(Collected data)

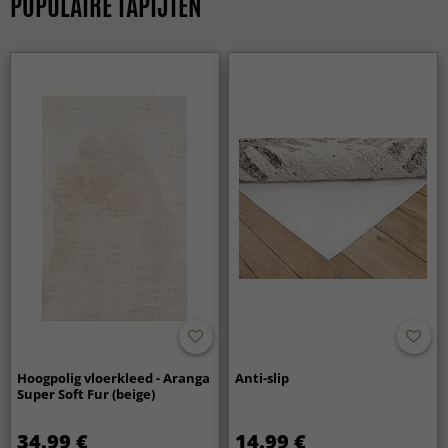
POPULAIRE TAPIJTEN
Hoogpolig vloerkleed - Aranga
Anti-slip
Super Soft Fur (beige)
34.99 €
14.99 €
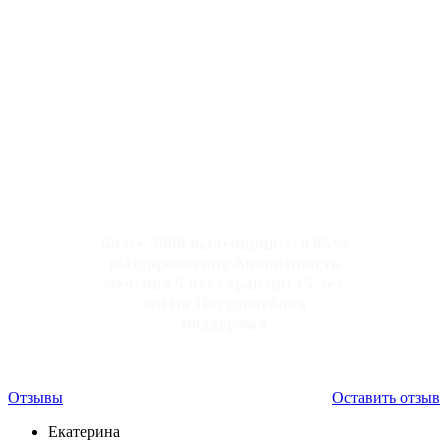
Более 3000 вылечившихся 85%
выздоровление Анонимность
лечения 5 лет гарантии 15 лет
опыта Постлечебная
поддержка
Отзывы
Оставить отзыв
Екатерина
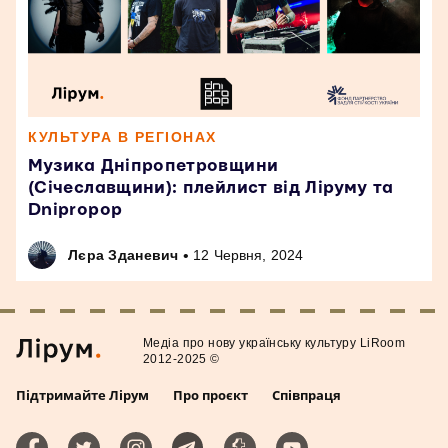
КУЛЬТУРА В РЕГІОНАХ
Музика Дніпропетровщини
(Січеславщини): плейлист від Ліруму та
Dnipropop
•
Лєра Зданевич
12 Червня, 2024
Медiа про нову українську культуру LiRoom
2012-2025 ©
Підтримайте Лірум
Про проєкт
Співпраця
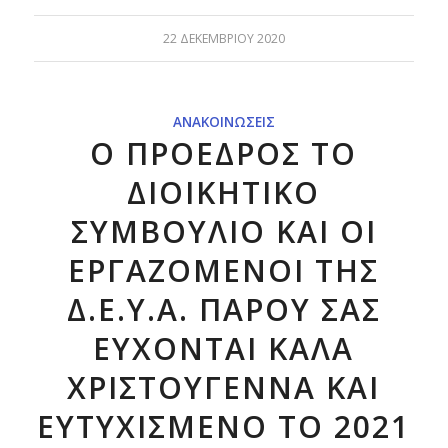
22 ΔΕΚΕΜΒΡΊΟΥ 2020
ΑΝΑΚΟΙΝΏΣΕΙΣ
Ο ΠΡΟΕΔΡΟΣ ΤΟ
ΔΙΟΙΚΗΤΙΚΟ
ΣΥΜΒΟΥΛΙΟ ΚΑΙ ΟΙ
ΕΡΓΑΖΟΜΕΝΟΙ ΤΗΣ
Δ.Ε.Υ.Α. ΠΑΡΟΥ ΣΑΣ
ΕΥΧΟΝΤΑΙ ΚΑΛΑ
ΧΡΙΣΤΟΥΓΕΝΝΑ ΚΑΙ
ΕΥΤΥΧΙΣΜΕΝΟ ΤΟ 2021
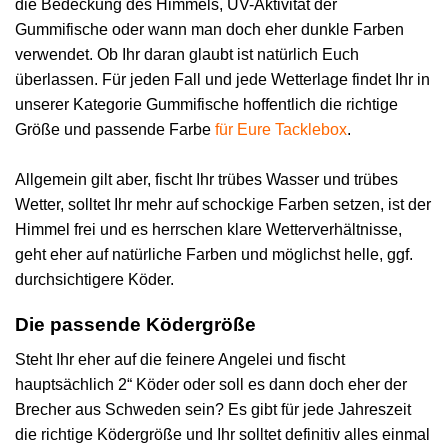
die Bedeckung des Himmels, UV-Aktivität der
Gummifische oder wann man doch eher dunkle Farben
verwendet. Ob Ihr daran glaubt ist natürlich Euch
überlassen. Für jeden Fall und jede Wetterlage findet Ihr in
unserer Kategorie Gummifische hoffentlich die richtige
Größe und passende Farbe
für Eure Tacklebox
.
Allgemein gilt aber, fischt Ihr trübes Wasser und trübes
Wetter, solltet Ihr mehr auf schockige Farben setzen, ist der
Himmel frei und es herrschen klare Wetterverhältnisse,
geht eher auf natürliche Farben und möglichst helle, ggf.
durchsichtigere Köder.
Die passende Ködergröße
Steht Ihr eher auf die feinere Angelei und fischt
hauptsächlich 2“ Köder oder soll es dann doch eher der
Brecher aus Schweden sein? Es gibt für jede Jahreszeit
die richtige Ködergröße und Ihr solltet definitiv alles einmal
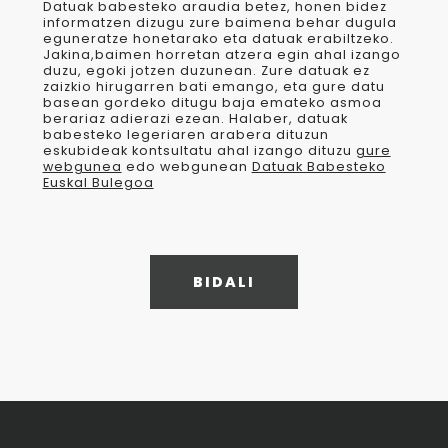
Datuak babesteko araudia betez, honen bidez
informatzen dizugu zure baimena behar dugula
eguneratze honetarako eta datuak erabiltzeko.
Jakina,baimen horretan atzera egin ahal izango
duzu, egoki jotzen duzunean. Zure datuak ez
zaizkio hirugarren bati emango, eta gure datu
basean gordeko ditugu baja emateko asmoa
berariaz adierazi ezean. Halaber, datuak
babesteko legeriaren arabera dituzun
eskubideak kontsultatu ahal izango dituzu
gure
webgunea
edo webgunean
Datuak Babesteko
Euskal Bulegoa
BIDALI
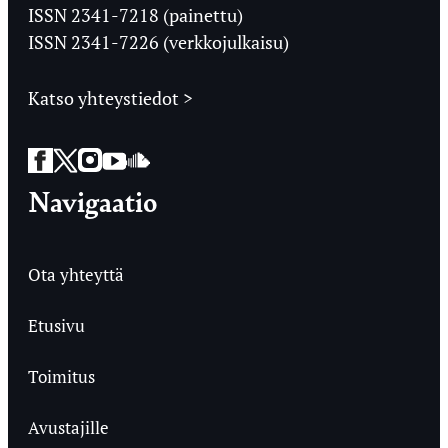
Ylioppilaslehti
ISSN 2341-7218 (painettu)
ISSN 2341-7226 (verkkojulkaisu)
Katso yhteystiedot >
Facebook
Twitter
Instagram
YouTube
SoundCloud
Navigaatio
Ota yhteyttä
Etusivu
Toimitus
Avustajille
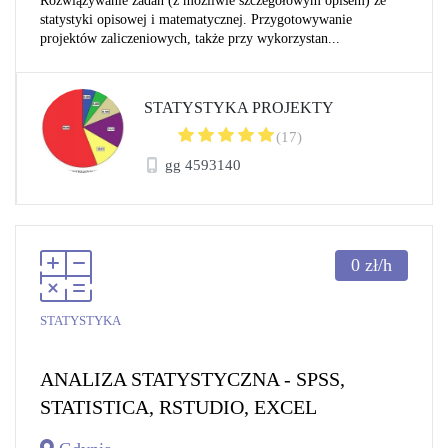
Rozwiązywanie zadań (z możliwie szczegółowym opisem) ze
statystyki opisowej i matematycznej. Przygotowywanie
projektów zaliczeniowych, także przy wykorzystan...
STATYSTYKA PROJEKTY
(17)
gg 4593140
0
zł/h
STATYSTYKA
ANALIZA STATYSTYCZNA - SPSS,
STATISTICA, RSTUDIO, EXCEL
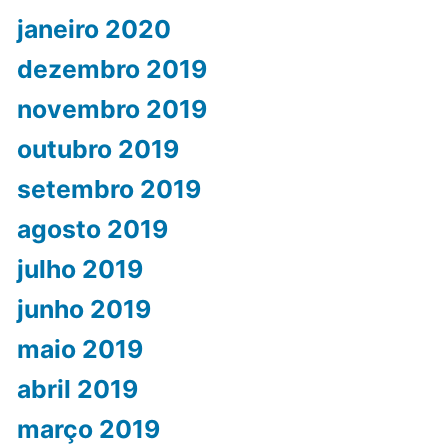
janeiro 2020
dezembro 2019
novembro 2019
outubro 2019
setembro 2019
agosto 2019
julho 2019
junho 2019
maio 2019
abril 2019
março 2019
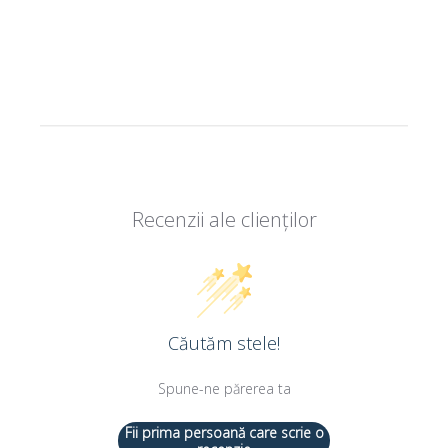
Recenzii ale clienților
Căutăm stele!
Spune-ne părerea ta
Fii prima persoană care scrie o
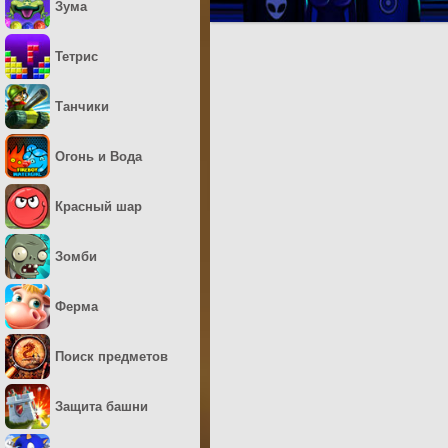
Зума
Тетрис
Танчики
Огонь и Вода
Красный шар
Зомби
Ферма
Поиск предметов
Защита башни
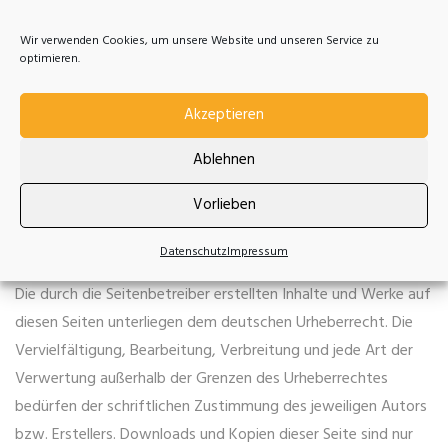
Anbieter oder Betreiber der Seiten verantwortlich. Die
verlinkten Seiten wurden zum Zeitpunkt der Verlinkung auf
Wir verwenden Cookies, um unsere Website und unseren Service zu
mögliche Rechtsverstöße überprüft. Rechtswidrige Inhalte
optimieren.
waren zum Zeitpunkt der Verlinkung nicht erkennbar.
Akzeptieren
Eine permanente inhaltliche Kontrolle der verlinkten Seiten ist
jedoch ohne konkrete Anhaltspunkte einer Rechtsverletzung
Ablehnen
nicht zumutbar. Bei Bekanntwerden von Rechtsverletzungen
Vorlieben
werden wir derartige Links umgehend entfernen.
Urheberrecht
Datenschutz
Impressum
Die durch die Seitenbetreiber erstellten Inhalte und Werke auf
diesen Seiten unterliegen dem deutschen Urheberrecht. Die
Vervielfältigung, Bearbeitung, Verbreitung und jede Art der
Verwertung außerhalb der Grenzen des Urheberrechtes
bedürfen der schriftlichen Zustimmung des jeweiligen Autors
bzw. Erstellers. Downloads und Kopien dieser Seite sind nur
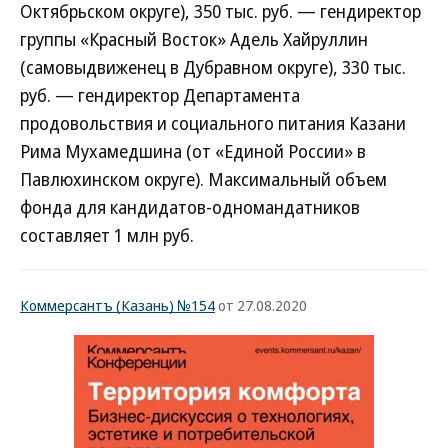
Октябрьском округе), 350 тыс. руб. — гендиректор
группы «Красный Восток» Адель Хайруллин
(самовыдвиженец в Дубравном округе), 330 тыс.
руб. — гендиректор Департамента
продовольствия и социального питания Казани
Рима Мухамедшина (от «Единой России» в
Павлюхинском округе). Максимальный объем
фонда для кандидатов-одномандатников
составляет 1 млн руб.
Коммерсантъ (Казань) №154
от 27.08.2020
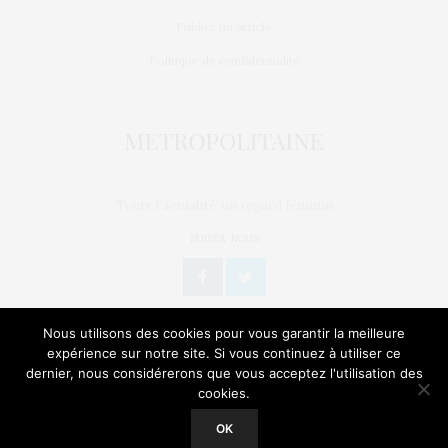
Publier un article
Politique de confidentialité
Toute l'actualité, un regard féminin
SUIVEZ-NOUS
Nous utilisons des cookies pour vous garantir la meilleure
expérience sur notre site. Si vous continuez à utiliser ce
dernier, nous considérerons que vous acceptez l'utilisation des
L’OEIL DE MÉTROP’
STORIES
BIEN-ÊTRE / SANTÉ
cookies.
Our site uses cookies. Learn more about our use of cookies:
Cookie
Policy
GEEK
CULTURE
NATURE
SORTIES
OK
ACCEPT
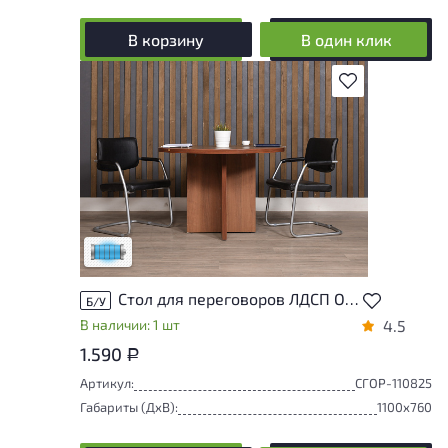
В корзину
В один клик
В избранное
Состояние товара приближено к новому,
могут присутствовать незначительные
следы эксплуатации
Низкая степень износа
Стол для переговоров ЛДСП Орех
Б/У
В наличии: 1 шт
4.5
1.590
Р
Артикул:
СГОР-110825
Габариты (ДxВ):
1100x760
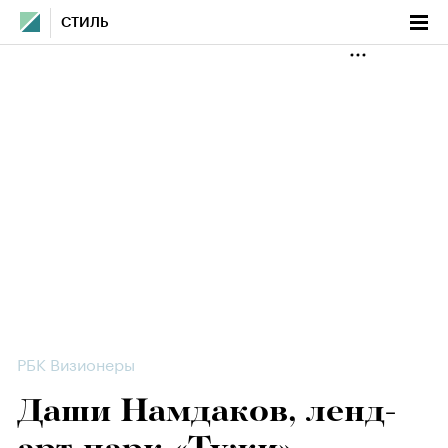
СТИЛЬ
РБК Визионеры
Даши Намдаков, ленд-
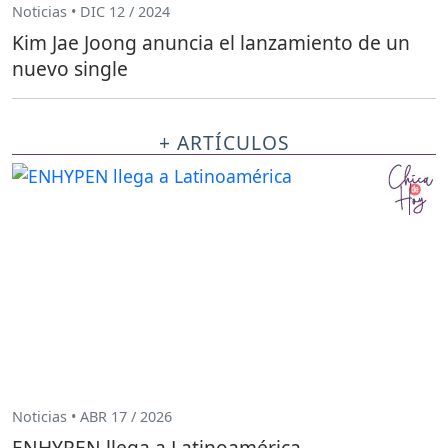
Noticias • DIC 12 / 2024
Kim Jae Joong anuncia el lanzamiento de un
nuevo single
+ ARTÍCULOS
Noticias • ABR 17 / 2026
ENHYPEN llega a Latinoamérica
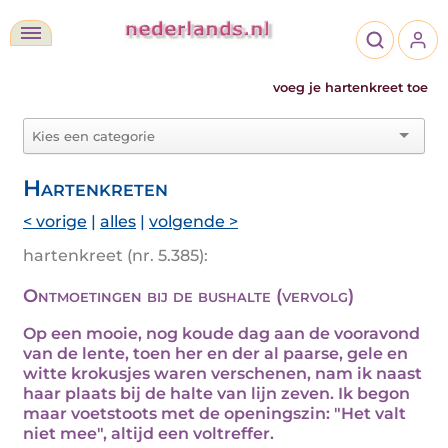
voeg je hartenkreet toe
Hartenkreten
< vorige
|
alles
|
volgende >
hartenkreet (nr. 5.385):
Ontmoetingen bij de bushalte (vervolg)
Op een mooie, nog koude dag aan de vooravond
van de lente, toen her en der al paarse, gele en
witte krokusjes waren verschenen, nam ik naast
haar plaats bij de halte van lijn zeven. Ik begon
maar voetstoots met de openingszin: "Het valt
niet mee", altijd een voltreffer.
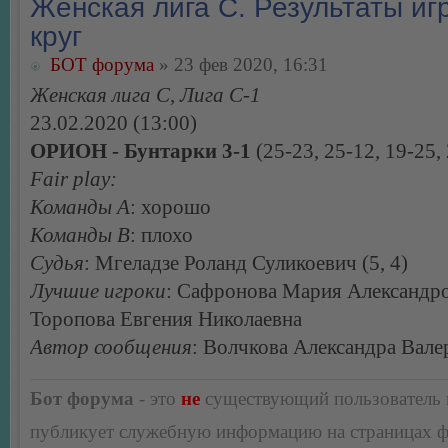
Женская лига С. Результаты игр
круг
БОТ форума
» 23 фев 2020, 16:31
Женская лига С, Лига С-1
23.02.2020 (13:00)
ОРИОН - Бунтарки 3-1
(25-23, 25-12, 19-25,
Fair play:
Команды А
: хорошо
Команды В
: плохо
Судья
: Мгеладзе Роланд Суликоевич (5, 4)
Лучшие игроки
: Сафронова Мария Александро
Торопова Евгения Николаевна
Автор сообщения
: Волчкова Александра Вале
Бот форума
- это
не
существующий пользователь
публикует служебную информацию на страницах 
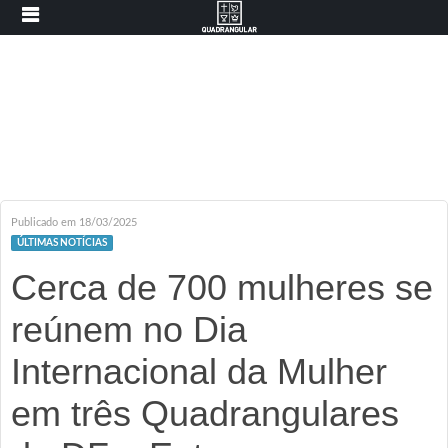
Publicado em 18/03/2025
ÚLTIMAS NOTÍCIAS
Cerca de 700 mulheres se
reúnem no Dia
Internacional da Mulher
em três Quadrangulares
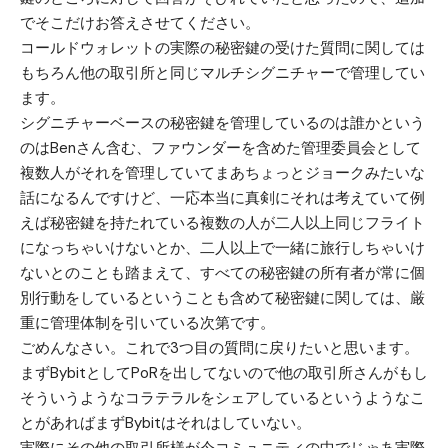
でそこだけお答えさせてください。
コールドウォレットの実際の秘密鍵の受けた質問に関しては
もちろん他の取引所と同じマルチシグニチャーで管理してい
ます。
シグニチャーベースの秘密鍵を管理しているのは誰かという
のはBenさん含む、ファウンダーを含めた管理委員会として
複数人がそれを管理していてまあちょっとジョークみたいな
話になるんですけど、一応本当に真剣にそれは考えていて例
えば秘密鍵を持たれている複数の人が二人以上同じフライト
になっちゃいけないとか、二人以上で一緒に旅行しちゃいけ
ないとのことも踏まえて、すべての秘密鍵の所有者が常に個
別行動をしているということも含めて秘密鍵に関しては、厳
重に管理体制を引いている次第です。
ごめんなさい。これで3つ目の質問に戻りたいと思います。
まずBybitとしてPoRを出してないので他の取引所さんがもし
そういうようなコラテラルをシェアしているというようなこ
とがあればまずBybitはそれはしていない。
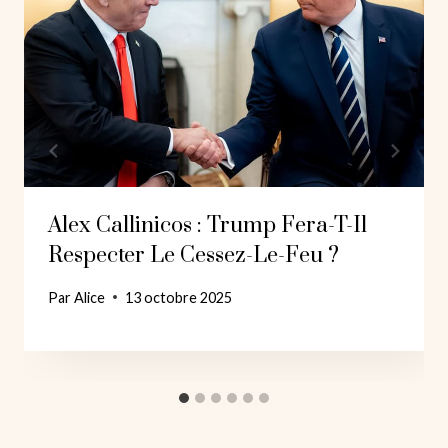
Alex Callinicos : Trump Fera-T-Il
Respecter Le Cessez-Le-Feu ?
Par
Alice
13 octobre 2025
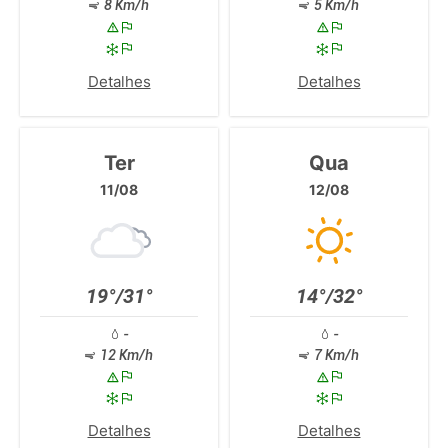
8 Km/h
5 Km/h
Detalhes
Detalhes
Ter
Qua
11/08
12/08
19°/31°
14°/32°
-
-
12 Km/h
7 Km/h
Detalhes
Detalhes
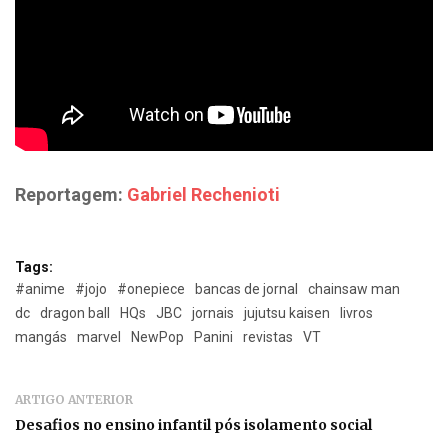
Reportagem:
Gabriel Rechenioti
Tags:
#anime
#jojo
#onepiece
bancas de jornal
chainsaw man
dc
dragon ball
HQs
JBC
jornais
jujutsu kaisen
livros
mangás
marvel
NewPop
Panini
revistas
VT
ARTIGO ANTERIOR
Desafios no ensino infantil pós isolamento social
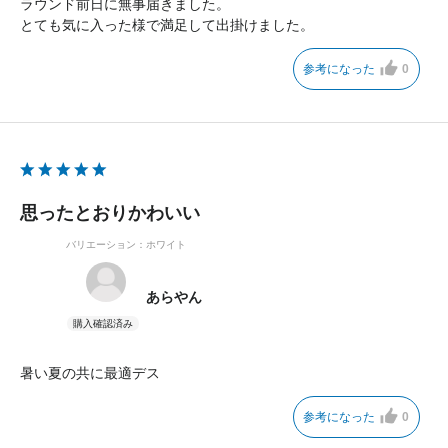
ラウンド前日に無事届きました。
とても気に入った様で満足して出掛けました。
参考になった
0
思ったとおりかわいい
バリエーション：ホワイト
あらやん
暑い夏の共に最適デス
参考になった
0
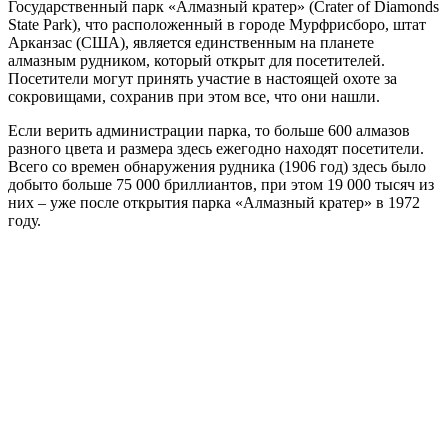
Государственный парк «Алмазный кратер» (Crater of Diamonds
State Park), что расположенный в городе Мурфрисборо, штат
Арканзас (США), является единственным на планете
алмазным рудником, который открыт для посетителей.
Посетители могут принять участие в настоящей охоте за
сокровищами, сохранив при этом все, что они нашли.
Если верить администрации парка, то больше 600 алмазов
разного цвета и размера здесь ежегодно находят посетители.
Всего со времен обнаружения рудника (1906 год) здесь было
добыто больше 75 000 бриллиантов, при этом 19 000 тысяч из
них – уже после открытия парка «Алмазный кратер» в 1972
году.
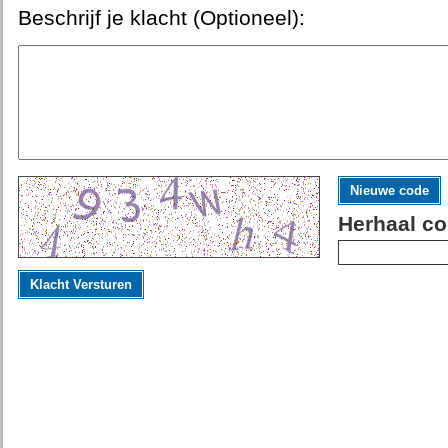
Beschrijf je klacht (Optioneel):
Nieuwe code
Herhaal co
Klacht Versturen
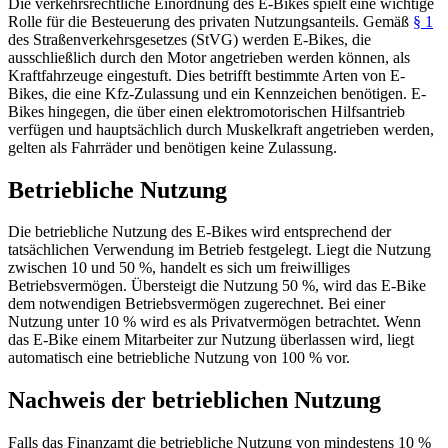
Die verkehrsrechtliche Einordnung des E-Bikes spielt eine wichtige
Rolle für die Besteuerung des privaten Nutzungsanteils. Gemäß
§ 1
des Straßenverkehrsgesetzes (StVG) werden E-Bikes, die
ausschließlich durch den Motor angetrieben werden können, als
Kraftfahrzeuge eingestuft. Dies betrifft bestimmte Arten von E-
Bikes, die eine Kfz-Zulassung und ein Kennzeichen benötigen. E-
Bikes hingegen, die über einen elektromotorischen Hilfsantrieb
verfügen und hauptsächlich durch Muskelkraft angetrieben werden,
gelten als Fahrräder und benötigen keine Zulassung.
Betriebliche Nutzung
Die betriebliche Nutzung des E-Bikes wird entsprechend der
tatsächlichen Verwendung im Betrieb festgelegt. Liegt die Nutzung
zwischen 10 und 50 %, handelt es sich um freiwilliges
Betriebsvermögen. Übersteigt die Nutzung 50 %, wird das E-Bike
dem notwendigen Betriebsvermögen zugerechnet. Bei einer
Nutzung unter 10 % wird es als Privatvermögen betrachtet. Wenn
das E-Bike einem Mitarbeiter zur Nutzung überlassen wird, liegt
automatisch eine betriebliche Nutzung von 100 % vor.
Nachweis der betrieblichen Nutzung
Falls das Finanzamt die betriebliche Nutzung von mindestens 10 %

What you need to do :: Beginning at the line above that contains "überlassen. Für jeden", return each line exactly through the line that contains "geht eher auf", and no others.

Output of the exercise ::
überlassen. Für jeden Fall und jede Wetterlage findet Ihr in
unserer Kategorie Gummifische hoffentlich die richtige
Größe und passende Farbe
für Eure Tacklebox
.
Allgemein gilt aber, fischt Ihr trübes Wasser und trübes
Wetter, solltet Ihr mehr auf schockige Farben setzen, ist der
Himmel frei und es herrschen klare Wetterverhältnisse,
geht eher auf natürliche Farben und möglichst helle, ggf.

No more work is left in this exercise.